# Exercise:
The answer should contain all of the data, retyped without any alteration.

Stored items
● ● ●

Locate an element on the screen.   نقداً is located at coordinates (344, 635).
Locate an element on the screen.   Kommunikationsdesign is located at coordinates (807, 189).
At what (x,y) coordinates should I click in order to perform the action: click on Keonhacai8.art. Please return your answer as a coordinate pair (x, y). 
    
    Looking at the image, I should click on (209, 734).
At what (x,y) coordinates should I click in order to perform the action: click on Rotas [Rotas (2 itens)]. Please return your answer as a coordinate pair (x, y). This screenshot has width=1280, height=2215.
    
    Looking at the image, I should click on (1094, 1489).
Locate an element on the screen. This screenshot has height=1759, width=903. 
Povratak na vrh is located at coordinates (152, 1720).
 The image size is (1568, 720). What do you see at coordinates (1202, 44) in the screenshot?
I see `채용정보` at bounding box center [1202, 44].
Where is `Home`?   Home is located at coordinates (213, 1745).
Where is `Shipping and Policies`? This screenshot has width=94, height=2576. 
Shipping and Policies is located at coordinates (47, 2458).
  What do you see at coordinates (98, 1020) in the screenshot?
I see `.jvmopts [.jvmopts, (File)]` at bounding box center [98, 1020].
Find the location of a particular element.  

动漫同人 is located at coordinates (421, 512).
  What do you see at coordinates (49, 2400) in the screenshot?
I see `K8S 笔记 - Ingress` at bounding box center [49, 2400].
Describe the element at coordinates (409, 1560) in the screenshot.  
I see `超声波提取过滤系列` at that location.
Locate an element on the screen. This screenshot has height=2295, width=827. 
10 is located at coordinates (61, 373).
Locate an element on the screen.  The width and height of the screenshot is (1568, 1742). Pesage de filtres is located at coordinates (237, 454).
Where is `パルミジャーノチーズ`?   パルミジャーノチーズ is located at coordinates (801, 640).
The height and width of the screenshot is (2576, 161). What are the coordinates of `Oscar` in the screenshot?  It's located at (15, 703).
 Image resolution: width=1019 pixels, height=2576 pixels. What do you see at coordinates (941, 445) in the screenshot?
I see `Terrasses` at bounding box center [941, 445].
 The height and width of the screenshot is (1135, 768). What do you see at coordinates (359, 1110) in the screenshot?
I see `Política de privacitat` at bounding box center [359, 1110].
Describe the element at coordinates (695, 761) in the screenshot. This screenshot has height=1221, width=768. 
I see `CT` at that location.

● ● ●

# Final answer:
Locate an element on the screen.   نقداً is located at coordinates (344, 635).
Locate an element on the screen.   Kommunikationsdesign is located at coordinates (807, 189).
At what (x,y) coordinates should I click in order to perform the action: click on Keonhacai8.art. Please return your answer as a coordinate pair (x, y). 
    
    Looking at the image, I should click on (209, 734).
At what (x,y) coordinates should I click in order to perform the action: click on Rotas [Rotas (2 itens)]. Please return your answer as a coordinate pair (x, y). This screenshot has width=1280, height=2215.
    
    Looking at the image, I should click on (1094, 1489).
Locate an element on the screen. This screenshot has height=1759, width=903. 
Povratak na vrh is located at coordinates (152, 1720).
 The image size is (1568, 720). What do you see at coordinates (1202, 44) in the screenshot?
I see `채용정보` at bounding box center [1202, 44].
Where is `Home`?   Home is located at coordinates (213, 1745).
Where is `Shipping and Policies`? This screenshot has width=94, height=2576. 
Shipping and Policies is located at coordinates (47, 2458).
  What do you see at coordinates (98, 1020) in the screenshot?
I see `.jvmopts [.jvmopts, (File)]` at bounding box center [98, 1020].
Find the location of a particular element.  

动漫同人 is located at coordinates (421, 512).
  What do you see at coordinates (49, 2400) in the screenshot?
I see `K8S 笔记 - Ingress` at bounding box center [49, 2400].
Describe the element at coordinates (409, 1560) in the screenshot.  
I see `超声波提取过滤系列` at that location.
Locate an element on the screen. This screenshot has height=2295, width=827. 
10 is located at coordinates (61, 373).
Locate an element on the screen.  The width and height of the screenshot is (1568, 1742). Pesage de filtres is located at coordinates (237, 454).
Where is `パルミジャーノチーズ`?   パルミジャーノチーズ is located at coordinates (801, 640).
The height and width of the screenshot is (2576, 161). What are the coordinates of `Oscar` in the screenshot?  It's located at (15, 703).
 Image resolution: width=1019 pixels, height=2576 pixels. What do you see at coordinates (941, 445) in the screenshot?
I see `Terrasses` at bounding box center [941, 445].
 The height and width of the screenshot is (1135, 768). What do you see at coordinates (359, 1110) in the screenshot?
I see `Política de privacitat` at bounding box center [359, 1110].
Describe the element at coordinates (695, 761) in the screenshot. This screenshot has height=1221, width=768. 
I see `CT` at that location.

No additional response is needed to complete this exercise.